Small town politics are hell. For those who don’t view it as sport, debate around local issues can get personal pretty damn quick.

Small towns have long memories, and hurt feelings linger.

In a lot of ways, it’s worse than the national scene. Future-President Hillary Clinton or (God forbid) Donald Trump won’t be harangued by an angry constituent while doing a milk run at the grocery store (not that either likely does their own shopping).

Not so for your school board or planning board member, or your town councilor.

Brunswick Councilor Steve Walker has taken his lumps during the debate over 946 Mere Point Road and its aftermath.

The council last week decided to sell the coastal property it had acquired through foreclosure several years ago, rather than develop it for public use.

There was no preclusion from selling the property back to former owner Richard Nudd. There was no language in the motion put before the council forcing them to take the highest bid, nor did it place any restrictions on how the town conducts the sale.

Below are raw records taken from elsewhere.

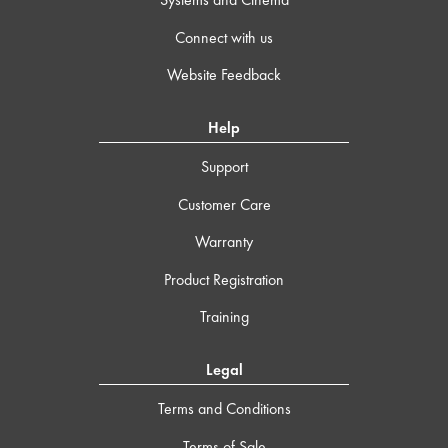
Connect with us
Website Feedback
Help
Support
Customer Care
Warranty
Product Registration
Training
Legal
Terms and Conditions
Terms of Sale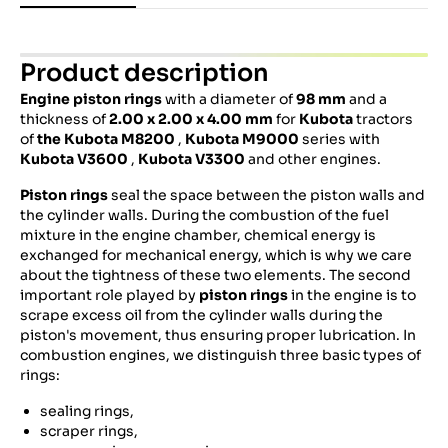
Product description
Engine piston
rings
with a diameter of
98 mm
and a
thickness of
2.00 x 2.00 x 4.00 mm
for
Kubota
tractors
of
the Kubota M8200
,
Kubota M9000
series with
Kubota V3600
,
Kubota V3300
and other engines.
Piston rings
seal the space between the piston walls and
the cylinder walls. During the combustion of the fuel
mixture in the engine chamber, chemical energy is
exchanged for mechanical energy, which is why we care
about the tightness of these two elements. The second
important role played by
piston rings
in the engine is to
scrape excess oil from the cylinder walls during the
piston's movement, thus ensuring proper lubrication. In
combustion engines, we distinguish three basic types of
rings:
sealing rings,
scraper rings,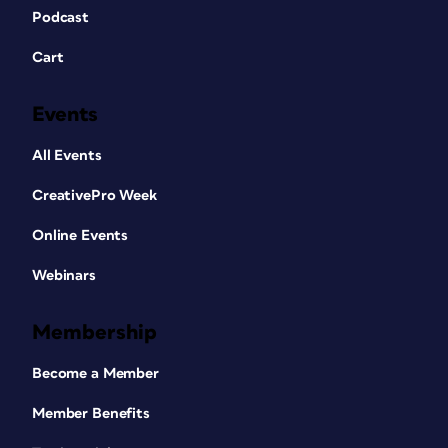
Podcast
Cart
Events
All Events
CreativePro Week
Online Events
Webinars
Membership
Become a Member
Member Benefits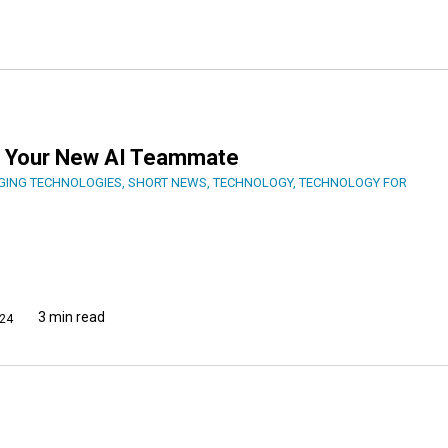
er, Your New AI Teammate
GING TECHNOLOGIES
,
SHORT NEWS
,
TECHNOLOGY
,
TECHNOLOGY FOR
3 min read
24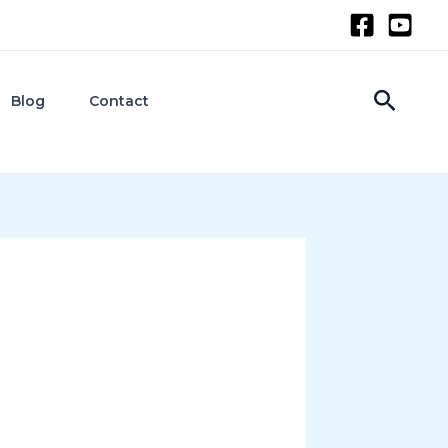
Searc
Blog
Contact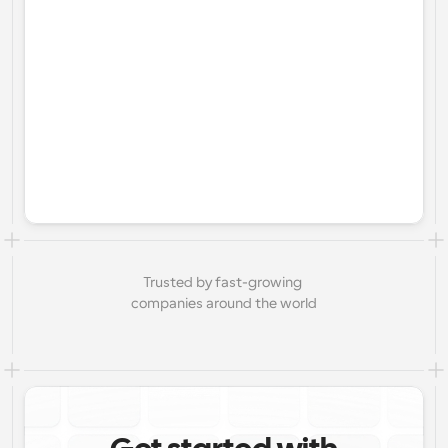
Trusted by fast-growing 
companies around the world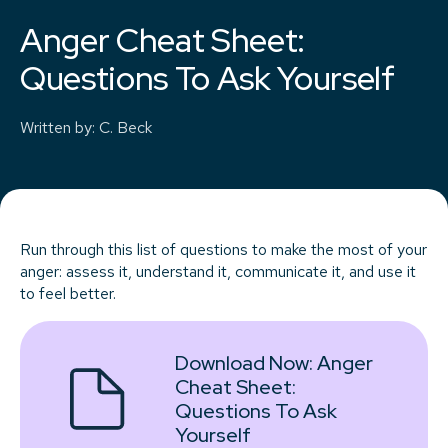
Anger Cheat Sheet:
Questions To Ask Yourself
Written by
:
C. Beck
Run through this list of questions to make the most of your
anger: assess it, understand it, communicate it, and use it
to feel better.
Download Now:
Anger
Cheat Sheet:
Questions To Ask
Yourself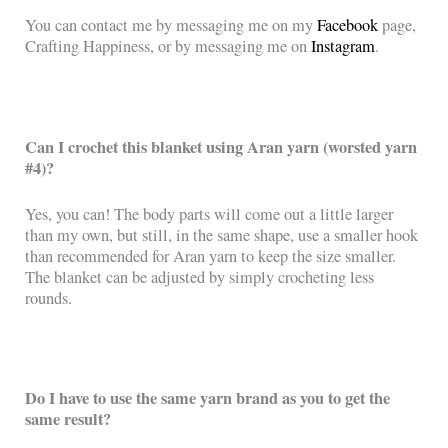
You can contact me by messaging me on my
Facebook
page,
Crafting Happiness, or by messaging me on
Instagram
.
Can I crochet this blanket using Aran yarn (worsted yarn
#4)?
Yes, you can! The body parts will come out a little larger
than my own, but still, in the same shape, use a smaller hook
than recommended for Aran yarn to keep the size smaller.
The blanket can be adjusted by simply crocheting less
rounds.
Do I have to use the same yarn brand as you to get the
same result?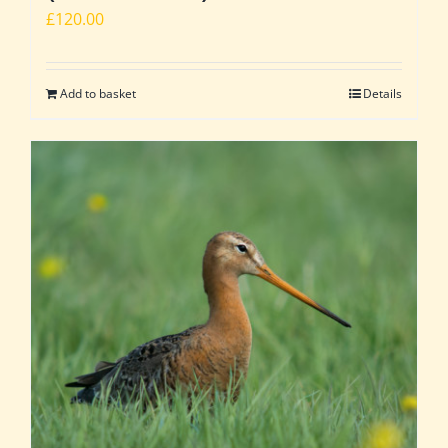
£
120.00
Add to basket
Details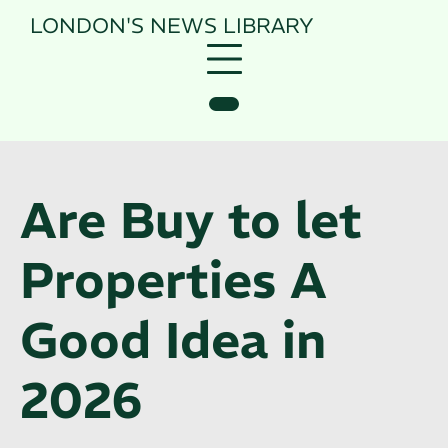
Skip
LONDON'S NEWS
LIBRARY
to
content
Are Buy to let
Properties A
Good Idea in
2026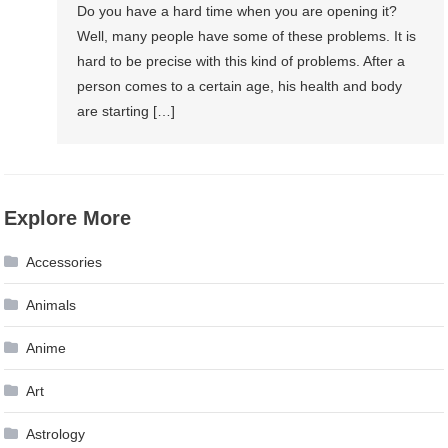
Do you have a hard time when you are opening it?
Well, many people have some of these problems. It is
hard to be precise with this kind of problems. After a
person comes to a certain age, his health and body
are starting […]
Explore More
Accessories
Animals
Anime
Art
Astrology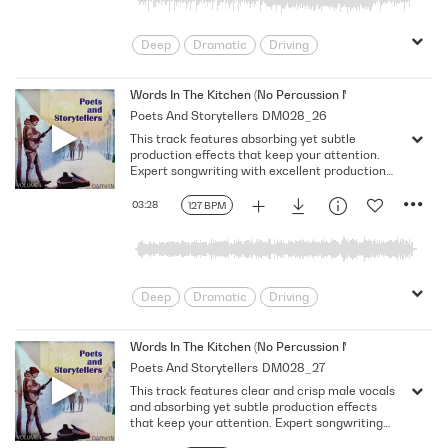
Deep
Dramatic
Driving
Emotional
Heavy
Meaningful
Melancholy
Reflective
Rhythmic
Words In The Kitchen (No Percussion No Bass No Vocal)
Poets And Storytellers
DM028_26
Serious
Singer-Songwriter
Slow
This track features absorbing yet subtle
Solemn
production effects that keep your attention.
Expert songwriting with excellent production
quality.
03:28
127 BPM
Deep
Dramatic
Driving
Emotional
Heavy
Meaningful
Melancholy
Reflective
Rhythmic
Words In The Kitchen (No Percussion No Bass)
Poets And Storytellers
DM028_27
Serious
Singer-Songwriter
Slow
This track features clear and crisp male vocals
Solemn
and absorbing yet subtle production effects
that keep your attention. Expert songwriting
with excellent production quality.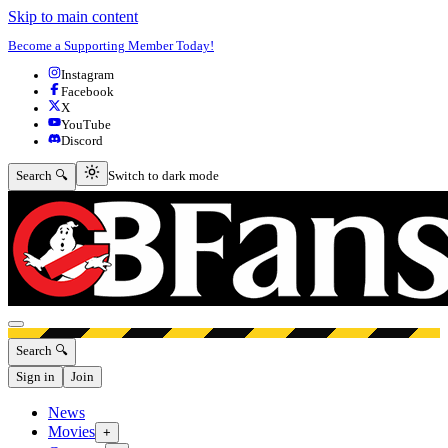
Skip to main content
Become a Supporting Member Today!
Instagram
Facebook
X
YouTube
Discord
Switch to dark mode
Search 🔍
Switch to dark mode
Open menu
Search 🔍
Sign in
Join
News
Movies
+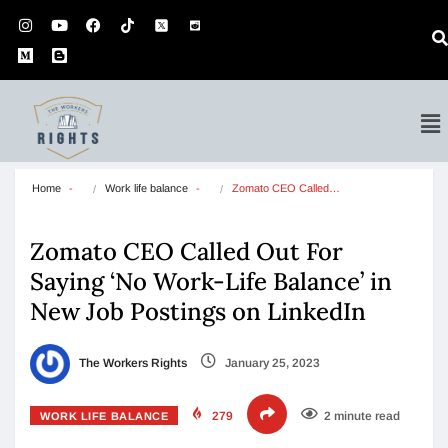
Home
Work life balance
Zomato CEO Called…
Zomato CEO Called Out For
Saying ‘No Work-Life Balance’ in
New Job Postings on LinkedIn
The Workers Rights
January 25, 2023
279
2 minute read
WORK LIFE BALANCE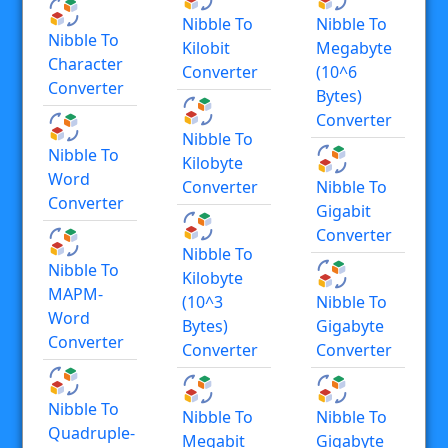
Nibble To
Nibble To
Nibble To
Kilobit
Megabyte
Character
Converter
(10^6
Converter
Bytes)
Converter
Nibble To
Nibble To
Kilobyte
Word
Converter
Nibble To
Converter
Gigabit
Converter
Nibble To
Nibble To
Kilobyte
MAPM-
(10^3
Nibble To
Word
Bytes)
Gigabyte
Converter
Converter
Converter
Nibble To
Nibble To
Nibble To
Quadruple-
Megabit
Gigabyte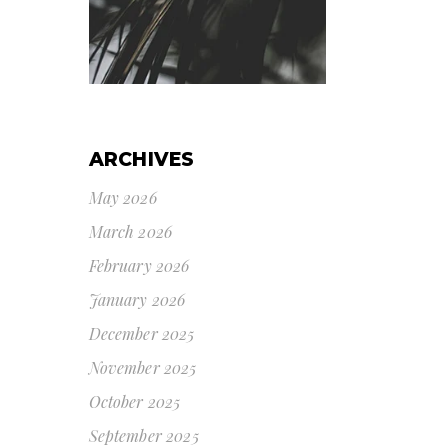
ARCHIVES
May 2026
March 2026
February 2026
January 2026
December 2025
November 2025
October 2025
September 2025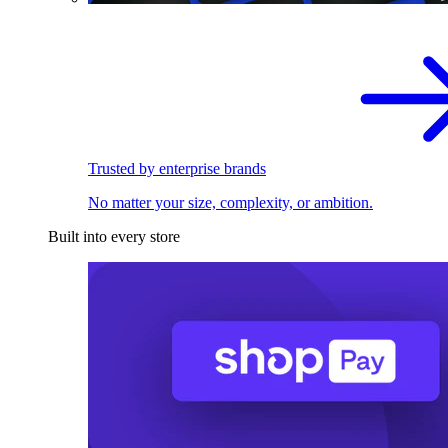
Trusted by enterprise brands
No matter your size, complexity, or ambition.
Built into every store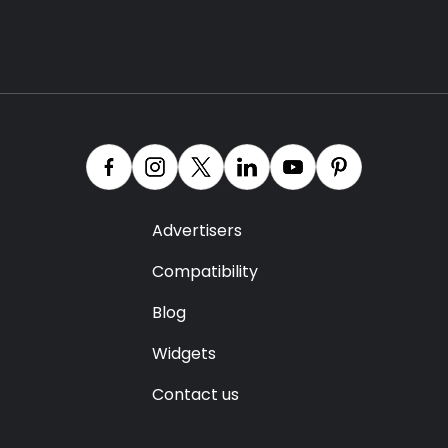
Advertisers
Compatibility
Blog
Widgets
Contact us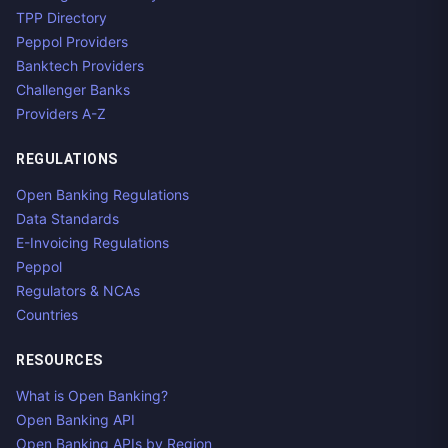
TPP Directory
Peppol Providers
Banktech Providers
Challenger Banks
Providers A-Z
REGULATIONS
Open Banking Regulations
Data Standards
E-Invoicing Regulations
Peppol
Regulators & NCAs
Countries
RESOURCES
What is Open Banking?
Open Banking API
Open Banking APIs by Region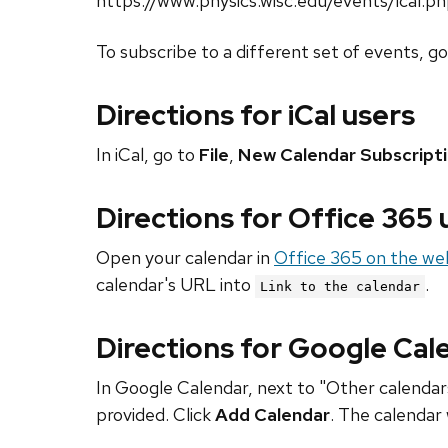
https://www.physics.wisc.edu/events/ical.p
To subscribe to a different set of events, g
Directions for iCal users
In iCal, go to
File
,
New Calendar Subscript
Directions for Office 365
Open your calendar in
Office 365 on the we
calendar's URL into
.
Link to the calendar
Directions for Google Cal
In Google Calendar, next to "Other calendars
provided. Click
Add Calendar
. The calendar 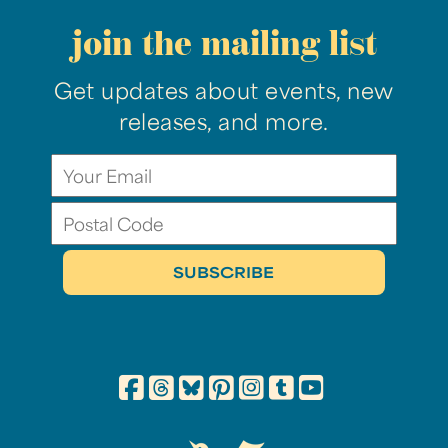
join the mailing list
Get updates about events, new
releases, and more.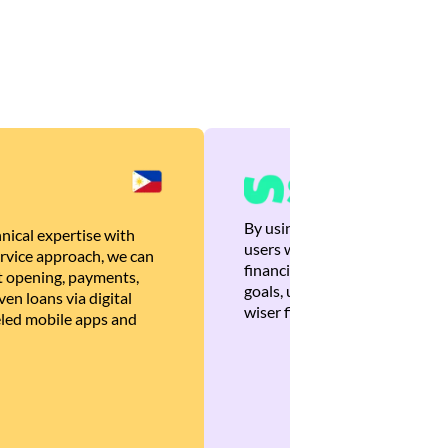
By using Brankas APIs, we are
nical expertise with
users with quick, personalized
rvice approach, we can
financial recommendations tha
 opening, payments,
goals, ultimately helping the
en loans via digital
wiser financial decisions.
eled mobile apps and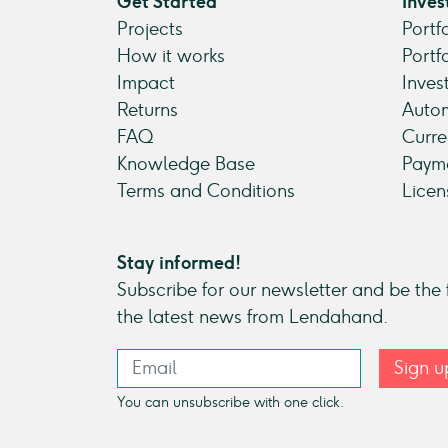
Get Started
Inves
Projects
Portf
How it works
Portf
Impact
Inves
Returns
Autom
FAQ
Curre
Knowledge Base
Payme
Terms and Conditions
Licen
Stay informed!
Subscribe for our newsletter and be the f
the latest news from Lendahand.
Sign u
You can unsubscribe with one click.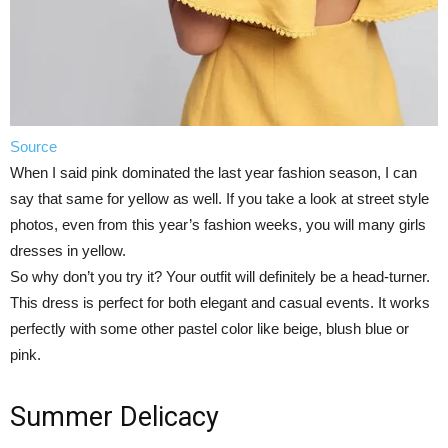
Source
When I said pink dominated the last year fashion season, I can
say that same for yellow as well. If you take a look at street style
photos, even from this year’s fashion weeks, you will many girls
dresses in yellow.
So why don’t you try it? Your outfit will definitely be a head-turner.
This dress is perfect for both elegant and casual events. It works
perfectly with some other pastel color like beige, blush blue or
pink.
Summer Delicacy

Following the vote, the majority of councilors approved Walker’s motion that proceeds above the back taxes in the amount of $64,500 be put back into water access needs by either securing new property or maintaining existing areas.

Walker, a vocal proponent for both the environment and for outdoor recreation, has been accused of selfishness and arrogance in pursuing what some perceive as a land grab.

We don’t agree.

If one were to look at the Mere Point issue logically, one might say “the needs of the many outweigh the needs of the few.”

In the case of Mere Point, Walker was acting on behalf of the many, of the overall population of Brunswick who would benefit from having coastal access that is at a premium in Brunswick.

What will they get instead?

In all likelihood, another McMansion on a hill.

Mere Point neighbors can continue to enjoy their sequestered view of Maquoit and Mere Point bays without the intrusion of the public.

And the town can file this bitter saga away in its long memory.